| Work request |
Restate all the lines below word for word, but omit the pictures.
────────────────────────────────────────
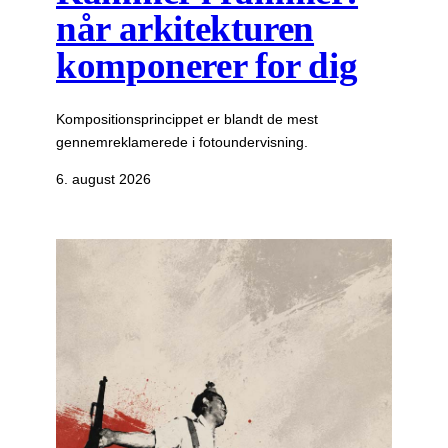
når arkitekturen
komponerer for dig
Kompositionsprincippet er blandt de mest
gennemreklamerede i fotoundervisning.
6. august 2026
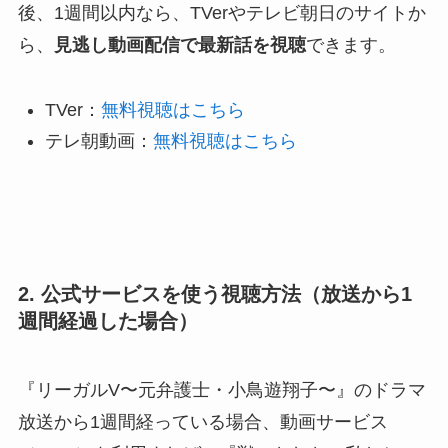
後、1週間以内なら、TVerやテレビ朝日のサイトか
ら、
見逃し動画配信で最新話を視聴
できます。
TVer：
無料視聴はこちら
テレ朝動画：
無料視聴はこちら
2. 公式サービスを使う視聴方法（放送から1
週間経過した場合）
『リーガルV〜元弁護士・小鳥遊翔子〜』のドラマ
放送から1週間経っている場合、動画サービス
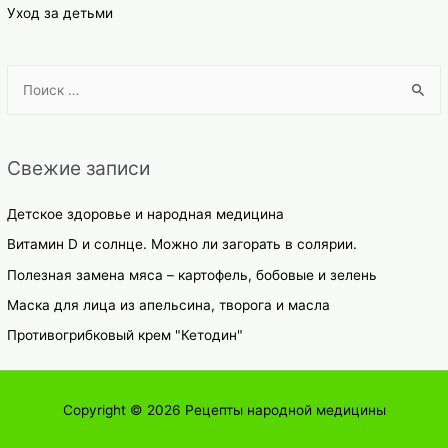
Уход за детьми
S
e
a
r
Свежие записи
c
h
Детское здоровье и народная медицина
f
Витамин D и солнце. Можно ли загорать в солярии.
o
Полезная замена мяса – картофель, бобовые и зелень
r
Маска для лица из апельсина, творога и масла
:
Противогрибковый крем "Кетодин"
Copyright © 2026
Рецепты народной медицины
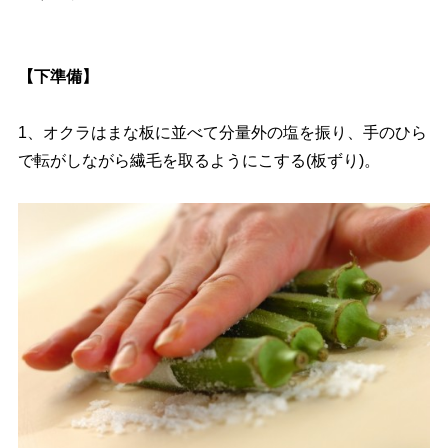
【下準備】
1、オクラはまな板に並べて分量外の塩を振り、手のひら
で転がしながら繊毛を取るようにこする(板ずり)。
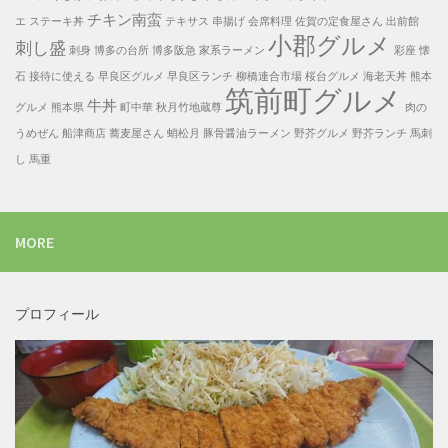
チキン南蛮
エ
ステーキ丼
テキサス
串揚げ
会席料理
佐賀の定食屋さん
出前館
小郡グルメ
刺し盛
刺身
博多の台所
博多阪急
家系ラーメン
彩座
懐
石
接待に使える
早良区グルメ
早良区ランチ
柳橋連合市場
桜台グルメ
海老天丼
熊本
筑前町グルメ
牛丼
グルメ
熊本県
町中華
秋月竹地蔵尊
肉の
うめぜん
船津商店
蕎麦屋さん
蛸松月
豚骨醤油ラーメン
野芥グルメ
野芥ランチ
馬刺
し
馬重
MORE
プロフィール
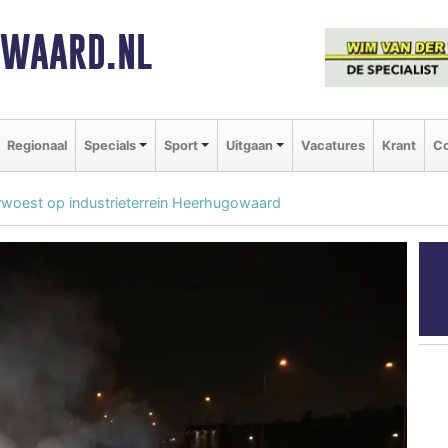
NWAARD.NL
Regionaal
Specials
Sport
Uitgaan
Vacatures
Krant
Co
rwoest op industrieterrein Heerhugowaard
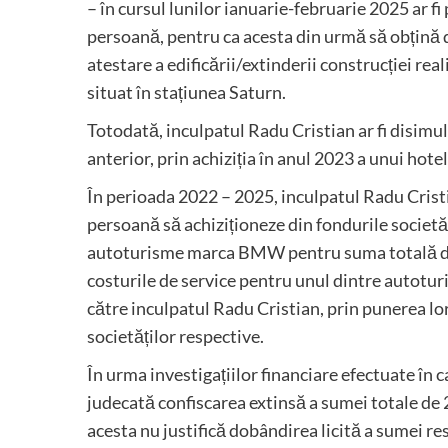
– în cursul lunilor ianuarie-februarie 2025 ar fi 
persoană, pentru ca acesta din urmă să obțină 
atestare a edificării/extinderii construcției rea
situat în stațiunea Saturn.
Totodată, inculpatul Radu Cristian ar fi disim
anterior, prin achiziția în anul 2023 a unui hot
În perioada 2022 – 2025, inculpatul Radu Cristian
persoană să achiziționeze din fondurile societ
autoturisme marca BMW pentru suma totală de 94
costurile de service pentru unul dintre autoturi
către inculpatul Radu Cristian, prin punerea lor 
societăților respective.
În urma investigațiilor financiare efectuate în c
judecată confiscarea extinsă a sumei totale de 2
acesta nu justifică dobândirea licită a sumei re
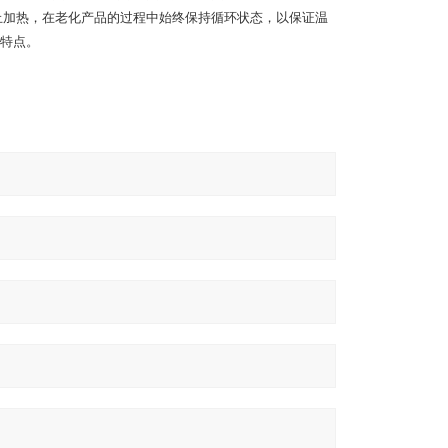
止加热，在老化产品的过程中始终保持循环状态，以保证温
特点。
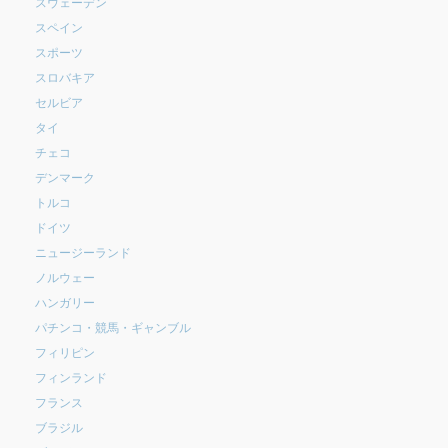
スウェーデン
スペイン
スポーツ
スロバキア
セルビア
タイ
チェコ
デンマーク
トルコ
ドイツ
ニュージーランド
ノルウェー
ハンガリー
パチンコ・競馬・ギャンブル
フィリピン
フィンランド
フランス
ブラジル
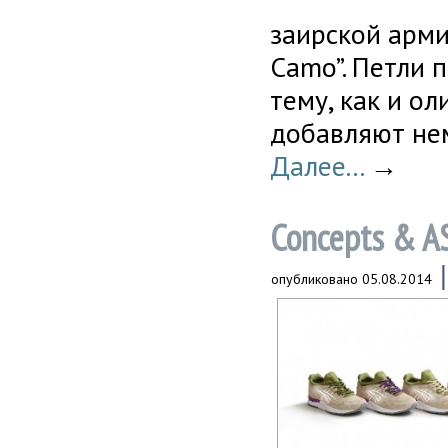
заирской арми
Camo”. Петли 
тему, как и о
добавляют не
Далее...
→
Concepts & AS
опубликовано
05.08.2014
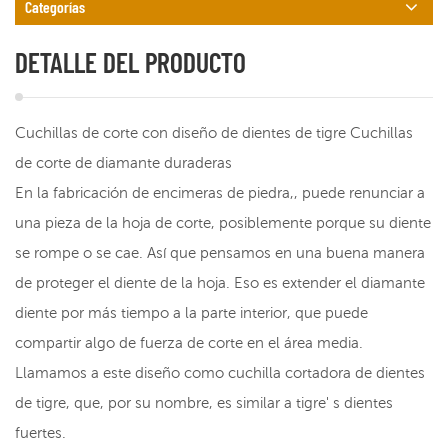
Categorías
DETALLE DEL PRODUCTO
Cuchillas de corte con diseño de dientes de tigre Cuchillas
de corte de diamante duraderas
En la fabricación de encimeras de piedra,, puede renunciar a
una pieza de la hoja de corte, posiblemente porque su diente
se rompe o se cae. Así que pensamos en una buena manera
de proteger el diente de la hoja. Eso es extender el diamante
diente por más tiempo a la parte interior, que puede
compartir algo de fuerza de corte en el área media.
Llamamos a este diseño como cuchilla cortadora de dientes
de tigre, que, por su nombre, es similar a tigre' s dientes
fuertes.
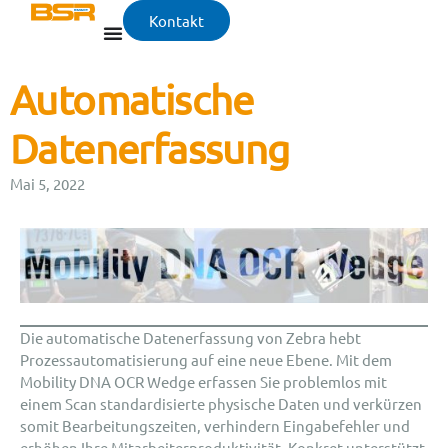
Kontakt
Automatische
Datenerfassung
Mai 5, 2022
Die automatische Datenerfassung von Zebra hebt
Prozessautomatisierung auf eine neue Ebene. Mit dem
Mobility DNA OCR Wedge erfassen Sie problemlos mit
einem Scan standardisierte physische Daten und verkürzen
somit Bearbeitungszeiten, verhindern Eingabefehler und
erhöhen Ihre Mitarbeiterproduktivität. Konkret unterstützt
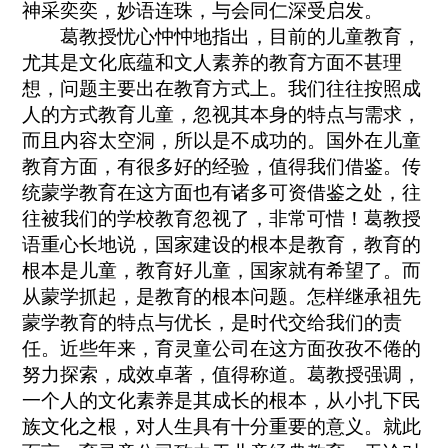
神采奕奕，妙语连珠，与会同仁深受启发。
葛教授忧心忡忡地指出，目前的儿童教育，
尤其是文化底蕴和文人素养的教育方面不甚理
想，问题主要出在教育方式上。我们往往按照成
人的方式教育儿童，忽视其本身的特点与需求，
而且内容太空洞，所以是不成功的。国外在儿童
教育方面，有很多好的经验，值得我们借鉴。传
统蒙学教育在这方面也有诸多可资借鉴之处，往
往被我们的学校教育忽视了，非常可惜！葛教授
语重心长地说，国家建设的根本是教育，教育的
根本是儿童，教育好儿童，国家就有希望了。而
从蒙学抓起，是教育的根本问题。怎样继承祖先
蒙学教育的特点与优长，是时代交给我们的责
任。近些年来，育灵童公司在这方面孜孜不倦的
努力探索，成效卓著，值得称道。葛教授强调，
一个人的文化素养是其成长的根本，从小扎下民
族文化之根，对人生具有十分重要的意义。就此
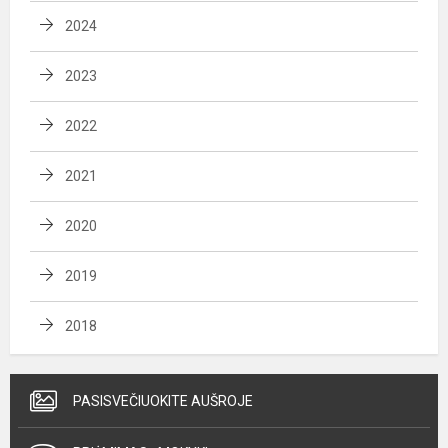
2024
2023
2022
2021
2020
2019
2018
PASISVEČIUOKITE AUŠROJE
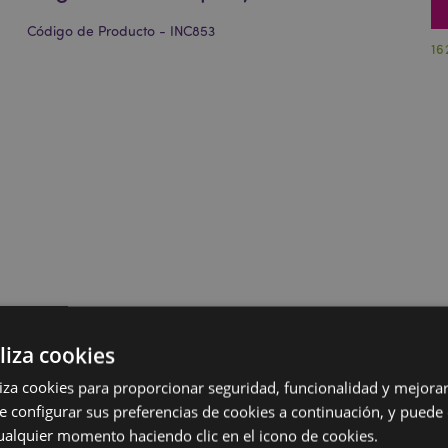
Código de Producto - INC853
16
liza cookies
iliza cookies para proporcionar seguridad, funcionalidad y mejorar
e configurar sus preferencias de cookies a continuación, y puede
ualquier momento haciendo clic en el icono de cookies.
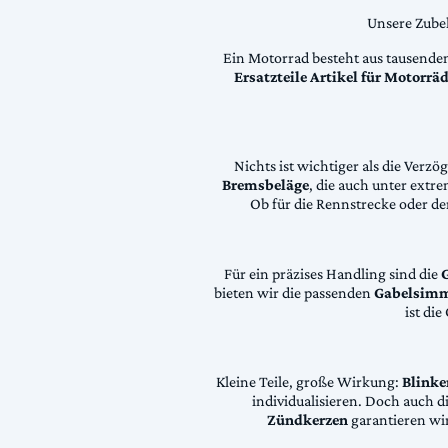
Unsere Zubeh
Ein Motorrad besteht aus tausende
Ersatzteile Artikel für Motorr
Nichts ist wichtiger als die Ver
Bremsbeläge
, die auch unter extr
Ob für die Rennstrecke oder den
Für ein präzises Handling sind die
bieten wir die passenden
Gabelsimm
ist di
Kleine Teile, große Wirkung:
Blinke
individualisieren. Doch auch 
Zündkerzen
garantieren wir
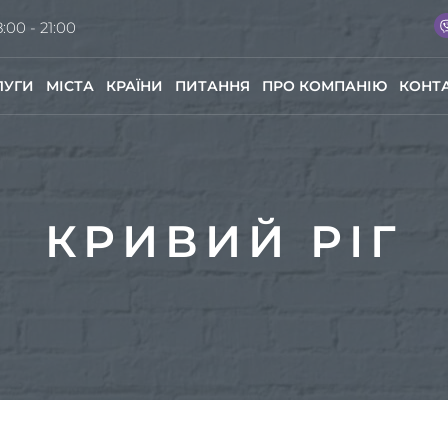
:00 - 21:00
ЛУГИ
МІСТА
КРАЇНИ
ПИТАННЯ
ПРО КОМПАНІЮ
КОНТ
КРИВИЙ РІГ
────────────────────────────────────────
| Finished exercise |
når arkitekturen
komponerer for dig
Kompositionsprincippet er blandt de mest
gennemreklamerede i fotoundervisning.
6. august 2026
後、1週間以内なら、TVerやテレビ朝日のサイトか
ら、
見逃し動画配信で最新話を視聴
できます。
TVer：
無料視聴はこちら
テレ朝動画：
無料視聴はこちら
2. 公式サービスを使う視聴方法（放送から1
週間経過した場合）
『リーガルV〜元弁護士・小鳥遊翔子〜』のドラマ
放送から1週間経っている場合、動画サービス
Уход за детьми
S
e
a
r
Свежие записи
c
h
Детское здоровье и народная медицина
f
Витамин D и солнце. Можно ли загорать в солярии.
o
Полезная замена мяса – картофель, бобовые и зелень
r
Маска для лица из апельсина, творога и масла
:
Противогрибковый крем "Кетодин"
Copyright © 2026
Рецепты народной медицины
【下準備】
1、オクラはまな板に並べて分量外の塩を振り、手のひら
で転がしながら繊毛を取るようにこする(板ずり)。
チキン南蛮
エ
ステーキ丼
テキサス
串揚げ
会席料理
佐賀の定食屋さん
出前館
小郡グルメ
刺し盛
刺身
博多の台所
博多阪急
家系ラーメン
彩座
懐
石
接待に使える
早良区グルメ
早良区ランチ
柳橋連合市場
桜台グルメ
海老天丼
熊本
筑前町グルメ
牛丼
グルメ
熊本県
町中華
秋月竹地蔵尊
肉の
うめぜん
船津商店
蕎麦屋さん
蛸松月
豚骨醤油ラーメン
野芥グルメ
野芥ランチ
馬刺
し
馬重
MORE
プロフィール
NWAARD.NL
Regionaal
Specials
Sport
Uitgaan
Vacatures
Krant
Co
rwoest op industrieterrein Heerhugowaard
– în cursul lunilor ianuarie-februarie 2025 ar fi 
persoană, pentru ca acesta din urmă să obțină 
atestare a edificării/extinderii construcției rea
situat în stațiunea Saturn.
Totodată, inculpatul Radu Cristian ar fi disim
anterior, prin achiziția în anul 2023 a unui hot
În perioada 2022 – 2025, inculpatul Radu Cristian
persoană să achiziționeze din fondurile societ
autoturisme marca BMW pentru suma totală de 94
costurile de service pentru unul dintre autoturi
către inculpatul Radu Cristian, prin punerea lor 
societăților respective.
În urma investigațiilor financiare efectuate în c
judecată confiscarea extinsă a sumei totale de 2
acesta nu justifică dobândirea licită a sumei re
止加热，在老化产品的过程中始终保持循环状态，以保证温
特点。
スウェーデン
スペイン
スポーツ
スロバキア
セルビア
タイ
チェコ
デンマーク
トルコ
ドイツ
ニュージーランド
ノルウェー
ハンガリー
パチンコ・競馬・ギャンブル
フィリピン
フィンランド
フランス
ブラジル
заирской арми
Camo”. Петли 
тему, как и о
добавляют не
Далее...
→
Concepts & AS
опубликовано
05.08.2014
Categorías
DETALLE DEL PRODUCTO
Cuchillas de corte con diseño de dientes de tigre Cuchillas
de corte de diamante duraderas
En la fabricación de encimeras de piedra,, puede renunciar a
una pieza de la hoja de corte, posiblemente porque su diente
se rompe o se cae. Así que pensamos en una buena manera
de proteger el diente de la hoja. Eso es extender el diamante
diente por más tiempo a la parte interior, que puede
compartir algo de fuerza de corte en el área media.
Llamamos a este diseño como cuchilla cortadora de dientes
de tigre, que, por su nombre, es similar a tigre' s dientes
fuertes.
Kontakt
Automatische
Datenerfassung
Mai 5, 2022
Die automatische Datenerfassung von Zebra hebt
Prozessautomatisierung auf eine neue Ebene. Mit dem
Mobility DNA OCR Wedge erfassen Sie problemlos mit
einem Scan standardisierte physische Daten und verkürzen
somit Bearbeitungszeiten, verhindern Eingabefehler und
erhöhen Ihre Mitarbeiterproduktivität. Konkret unterstützt
神采奕奕，妙语连珠，与会同仁深受启发。
葛教授忧心忡忡地指出，目前的儿童教育，
尤其是文化底蕴和文人素养的教育方面不甚理
想，问题主要出在教育方式上。我们往往按照成
人的方式教育儿童，忽视其本身的特点与需求，
而且内容太空洞，所以是不成功的。国外在儿童
教育方面，有很多好的经验，值得我们借鉴。传
统蒙学教育在这方面也有诸多可资借鉴之处，往
往被我们的学校教育忽视了，非常可惜！葛教授
语重心长地说，国家建设的根本是教育，教育的
根本是儿童，教育好儿童，国家就有希望了。而
从蒙学抓起，是教育的根本问题。怎样继承祖先
蒙学教育的特点与优长，是时代交给我们的责
任。近些年来，育灵童公司在这方面孜孜不倦的
努力探索，成效卓著，值得称道。葛教授强调，
一个人的文化素养是其成长的根本，从小扎下民
族文化之根，对人生具有十分重要的意义。就此
2024
2023
2022
2021
2020
2019
2018
PASISVEČIUOKITE AUŠROJE
Código de Producto - INC853
16
liza cookies
iliza cookies para proporcionar seguridad, funcionalidad y mejorar
e configurar sus preferencias de cookies a continuación, y puede
ualquier momento haciendo clic en el icono de cookies.
Unsere Zubeh
Ein Motorrad besteht aus tausende
Ersatzteile Artikel für Motorr
Nichts ist wichtiger als die Ver
Bremsbeläge
, die auch unter extr
Ob für die Rennstrecke oder den
Für ein präzises Handling sind die
bieten wir die passenden
Gabelsimm
ist di
Kleine Teile, große Wirkung:
Blinke
individualisieren. Doch auch 
Zündkerzen
garantieren wir
:00 - 21:00
ЛУГИ
МІСТА
КРАЇНИ
ПИТАННЯ
ПРО КОМПАНІЮ
КОНТ
КРИВИЙ РІГ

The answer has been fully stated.